After locating the line that contains "Silicon (Si(T))" in the records below, write out exactly that line and each line after it through the one that contains "Aluminum Nitride (AlN)", and nothing else.

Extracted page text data
>>>
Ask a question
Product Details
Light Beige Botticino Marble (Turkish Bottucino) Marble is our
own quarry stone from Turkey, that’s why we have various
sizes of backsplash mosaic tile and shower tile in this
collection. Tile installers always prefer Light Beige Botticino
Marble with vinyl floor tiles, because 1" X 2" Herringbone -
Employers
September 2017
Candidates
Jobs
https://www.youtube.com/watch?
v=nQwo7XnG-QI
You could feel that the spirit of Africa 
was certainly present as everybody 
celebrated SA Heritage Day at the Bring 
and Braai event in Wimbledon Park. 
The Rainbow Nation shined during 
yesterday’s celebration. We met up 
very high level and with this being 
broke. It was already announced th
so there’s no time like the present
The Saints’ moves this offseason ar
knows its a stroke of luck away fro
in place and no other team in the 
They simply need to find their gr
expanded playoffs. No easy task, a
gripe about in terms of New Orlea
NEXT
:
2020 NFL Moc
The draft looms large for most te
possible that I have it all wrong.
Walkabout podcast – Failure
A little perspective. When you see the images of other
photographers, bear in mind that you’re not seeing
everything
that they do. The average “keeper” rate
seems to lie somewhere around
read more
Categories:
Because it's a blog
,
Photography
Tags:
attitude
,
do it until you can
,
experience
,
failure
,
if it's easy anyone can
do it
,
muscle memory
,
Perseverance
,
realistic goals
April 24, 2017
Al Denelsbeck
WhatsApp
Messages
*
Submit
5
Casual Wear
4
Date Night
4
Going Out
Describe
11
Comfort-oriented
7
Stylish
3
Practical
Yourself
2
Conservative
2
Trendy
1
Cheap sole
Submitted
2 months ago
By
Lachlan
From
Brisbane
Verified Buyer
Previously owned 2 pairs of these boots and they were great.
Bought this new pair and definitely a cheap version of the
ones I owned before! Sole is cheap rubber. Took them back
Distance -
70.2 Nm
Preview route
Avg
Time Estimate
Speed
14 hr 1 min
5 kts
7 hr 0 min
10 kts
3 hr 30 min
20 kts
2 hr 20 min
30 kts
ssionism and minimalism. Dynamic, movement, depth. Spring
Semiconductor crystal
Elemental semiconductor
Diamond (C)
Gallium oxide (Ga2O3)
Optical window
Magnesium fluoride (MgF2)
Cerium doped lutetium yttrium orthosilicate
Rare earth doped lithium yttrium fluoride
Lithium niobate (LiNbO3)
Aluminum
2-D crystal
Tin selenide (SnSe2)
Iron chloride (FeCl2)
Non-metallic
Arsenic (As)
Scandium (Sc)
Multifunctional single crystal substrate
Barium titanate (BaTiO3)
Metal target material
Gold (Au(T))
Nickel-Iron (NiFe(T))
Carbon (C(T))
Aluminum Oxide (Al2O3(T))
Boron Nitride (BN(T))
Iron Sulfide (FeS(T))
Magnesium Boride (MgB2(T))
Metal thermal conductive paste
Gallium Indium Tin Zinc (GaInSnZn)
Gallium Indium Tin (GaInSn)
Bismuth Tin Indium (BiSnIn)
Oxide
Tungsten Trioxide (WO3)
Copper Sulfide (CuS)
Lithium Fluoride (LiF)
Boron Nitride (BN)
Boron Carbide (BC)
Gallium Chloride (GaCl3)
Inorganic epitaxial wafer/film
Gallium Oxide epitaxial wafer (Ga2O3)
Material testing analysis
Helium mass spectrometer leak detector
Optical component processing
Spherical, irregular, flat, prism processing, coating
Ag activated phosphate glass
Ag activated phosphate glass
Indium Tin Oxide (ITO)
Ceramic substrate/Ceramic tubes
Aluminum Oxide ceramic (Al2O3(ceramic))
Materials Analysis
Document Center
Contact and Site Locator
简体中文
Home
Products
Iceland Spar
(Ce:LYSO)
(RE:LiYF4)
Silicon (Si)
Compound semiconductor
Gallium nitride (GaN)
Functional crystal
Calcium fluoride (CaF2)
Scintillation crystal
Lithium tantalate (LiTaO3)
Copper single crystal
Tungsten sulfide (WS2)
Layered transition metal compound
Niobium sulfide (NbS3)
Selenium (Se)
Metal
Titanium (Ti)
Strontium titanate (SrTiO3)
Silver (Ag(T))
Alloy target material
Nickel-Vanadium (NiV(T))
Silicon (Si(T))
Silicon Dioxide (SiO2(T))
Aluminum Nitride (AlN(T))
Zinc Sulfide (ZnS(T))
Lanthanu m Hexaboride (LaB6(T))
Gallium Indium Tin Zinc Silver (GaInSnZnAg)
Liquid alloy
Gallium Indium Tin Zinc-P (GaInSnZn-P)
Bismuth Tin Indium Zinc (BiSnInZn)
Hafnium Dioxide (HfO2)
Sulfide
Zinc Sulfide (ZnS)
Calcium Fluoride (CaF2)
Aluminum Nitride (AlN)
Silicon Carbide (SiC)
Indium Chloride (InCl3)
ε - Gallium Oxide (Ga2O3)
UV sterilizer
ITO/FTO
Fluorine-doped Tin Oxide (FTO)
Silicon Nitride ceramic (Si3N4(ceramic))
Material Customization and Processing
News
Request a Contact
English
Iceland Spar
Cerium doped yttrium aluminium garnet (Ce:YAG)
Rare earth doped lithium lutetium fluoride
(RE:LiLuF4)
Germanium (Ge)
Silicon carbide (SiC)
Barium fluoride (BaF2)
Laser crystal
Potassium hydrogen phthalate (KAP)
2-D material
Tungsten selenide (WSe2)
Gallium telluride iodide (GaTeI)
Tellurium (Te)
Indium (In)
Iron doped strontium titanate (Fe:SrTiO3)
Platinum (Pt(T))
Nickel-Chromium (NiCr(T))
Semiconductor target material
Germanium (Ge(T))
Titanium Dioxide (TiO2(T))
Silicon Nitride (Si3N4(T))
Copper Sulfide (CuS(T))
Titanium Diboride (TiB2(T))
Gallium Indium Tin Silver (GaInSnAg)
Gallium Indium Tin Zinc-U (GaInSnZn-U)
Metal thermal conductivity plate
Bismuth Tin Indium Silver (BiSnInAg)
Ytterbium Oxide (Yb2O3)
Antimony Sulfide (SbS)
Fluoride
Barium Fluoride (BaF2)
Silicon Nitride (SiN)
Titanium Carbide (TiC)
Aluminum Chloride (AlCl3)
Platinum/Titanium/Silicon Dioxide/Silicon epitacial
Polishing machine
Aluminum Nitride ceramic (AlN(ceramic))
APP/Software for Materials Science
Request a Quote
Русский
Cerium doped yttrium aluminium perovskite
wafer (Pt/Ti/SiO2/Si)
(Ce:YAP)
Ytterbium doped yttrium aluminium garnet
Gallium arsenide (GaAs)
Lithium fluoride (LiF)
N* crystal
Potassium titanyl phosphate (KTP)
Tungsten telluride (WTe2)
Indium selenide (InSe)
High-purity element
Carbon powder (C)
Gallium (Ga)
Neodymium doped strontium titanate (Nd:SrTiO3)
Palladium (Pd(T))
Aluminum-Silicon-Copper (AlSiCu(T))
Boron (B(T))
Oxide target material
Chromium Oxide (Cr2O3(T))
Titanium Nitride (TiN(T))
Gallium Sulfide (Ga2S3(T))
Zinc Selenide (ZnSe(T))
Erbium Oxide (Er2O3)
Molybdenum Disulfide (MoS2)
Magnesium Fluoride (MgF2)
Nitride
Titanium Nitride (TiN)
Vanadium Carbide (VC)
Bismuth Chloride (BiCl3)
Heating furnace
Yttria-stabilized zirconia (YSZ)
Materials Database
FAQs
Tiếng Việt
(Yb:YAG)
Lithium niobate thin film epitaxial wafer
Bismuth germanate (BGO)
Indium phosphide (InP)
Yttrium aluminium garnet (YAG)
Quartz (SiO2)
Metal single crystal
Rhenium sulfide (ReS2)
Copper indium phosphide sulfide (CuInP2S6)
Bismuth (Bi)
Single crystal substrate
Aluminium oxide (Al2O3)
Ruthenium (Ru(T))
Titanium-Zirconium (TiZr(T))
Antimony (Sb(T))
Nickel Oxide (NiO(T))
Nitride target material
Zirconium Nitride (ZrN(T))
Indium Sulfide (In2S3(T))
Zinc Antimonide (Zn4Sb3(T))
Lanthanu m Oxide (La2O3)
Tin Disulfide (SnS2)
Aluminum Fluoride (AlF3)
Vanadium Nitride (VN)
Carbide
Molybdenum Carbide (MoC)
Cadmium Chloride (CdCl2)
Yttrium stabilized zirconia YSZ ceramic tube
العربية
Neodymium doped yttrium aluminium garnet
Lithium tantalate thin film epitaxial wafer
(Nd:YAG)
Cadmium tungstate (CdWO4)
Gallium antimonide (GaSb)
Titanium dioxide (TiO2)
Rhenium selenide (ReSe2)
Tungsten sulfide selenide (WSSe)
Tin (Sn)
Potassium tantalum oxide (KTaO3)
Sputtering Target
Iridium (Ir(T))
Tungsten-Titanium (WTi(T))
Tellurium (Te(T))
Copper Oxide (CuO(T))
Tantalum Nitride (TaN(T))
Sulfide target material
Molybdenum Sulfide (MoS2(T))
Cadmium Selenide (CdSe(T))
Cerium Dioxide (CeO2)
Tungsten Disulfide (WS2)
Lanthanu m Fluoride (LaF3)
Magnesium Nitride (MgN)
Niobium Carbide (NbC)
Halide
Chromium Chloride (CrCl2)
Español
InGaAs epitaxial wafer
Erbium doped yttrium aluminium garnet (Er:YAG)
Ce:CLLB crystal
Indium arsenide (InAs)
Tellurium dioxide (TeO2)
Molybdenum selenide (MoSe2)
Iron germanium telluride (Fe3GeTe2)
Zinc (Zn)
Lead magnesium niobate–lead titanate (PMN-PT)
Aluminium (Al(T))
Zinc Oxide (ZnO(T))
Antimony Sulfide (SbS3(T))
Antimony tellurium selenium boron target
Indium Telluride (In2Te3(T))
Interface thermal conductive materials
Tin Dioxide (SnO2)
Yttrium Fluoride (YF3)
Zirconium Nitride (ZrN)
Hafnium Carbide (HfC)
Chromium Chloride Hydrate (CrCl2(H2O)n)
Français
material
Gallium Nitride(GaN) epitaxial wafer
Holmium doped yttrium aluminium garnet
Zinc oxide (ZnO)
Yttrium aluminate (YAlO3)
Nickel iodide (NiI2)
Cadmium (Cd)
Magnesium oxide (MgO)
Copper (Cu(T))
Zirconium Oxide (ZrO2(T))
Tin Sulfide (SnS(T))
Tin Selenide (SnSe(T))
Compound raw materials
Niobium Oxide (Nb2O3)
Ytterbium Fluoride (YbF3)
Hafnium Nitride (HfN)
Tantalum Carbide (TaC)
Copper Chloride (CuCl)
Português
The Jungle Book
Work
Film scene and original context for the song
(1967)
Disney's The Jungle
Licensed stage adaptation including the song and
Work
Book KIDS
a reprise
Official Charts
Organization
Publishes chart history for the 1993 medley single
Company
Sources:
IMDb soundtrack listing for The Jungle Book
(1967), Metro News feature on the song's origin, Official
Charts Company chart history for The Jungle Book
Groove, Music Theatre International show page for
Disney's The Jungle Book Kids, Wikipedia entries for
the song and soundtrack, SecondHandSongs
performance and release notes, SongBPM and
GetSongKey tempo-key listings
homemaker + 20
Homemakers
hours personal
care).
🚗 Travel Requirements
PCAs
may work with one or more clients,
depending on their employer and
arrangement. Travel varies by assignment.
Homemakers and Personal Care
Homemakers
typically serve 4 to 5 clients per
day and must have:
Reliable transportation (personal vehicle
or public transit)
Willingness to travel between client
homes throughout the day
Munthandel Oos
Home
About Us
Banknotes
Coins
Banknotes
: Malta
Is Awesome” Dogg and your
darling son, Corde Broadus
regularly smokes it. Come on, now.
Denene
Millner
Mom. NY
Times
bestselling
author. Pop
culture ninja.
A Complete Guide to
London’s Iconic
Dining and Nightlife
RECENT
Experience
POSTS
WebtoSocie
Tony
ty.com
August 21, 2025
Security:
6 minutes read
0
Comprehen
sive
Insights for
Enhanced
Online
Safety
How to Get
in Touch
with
<<<
→ Response below:
Silicon (Si(T))
Silicon Dioxide (SiO2(T))
Aluminum Nitride (AlN(T))
Zinc Sulfide (ZnS(T))
Lanthanu m Hexaboride (LaB6(T))
Gallium Indium Tin Zinc Silver (GaInSnZnAg)
Liquid alloy
Gallium Indium Tin Zinc-P (GaInSnZn-P)
Bismuth Tin Indium Zinc (BiSnInZn)
Hafnium Dioxide (HfO2)
Sulfide
Zinc Sulfide (ZnS)
Calcium Fluoride (CaF2)
Aluminum Nitride (AlN)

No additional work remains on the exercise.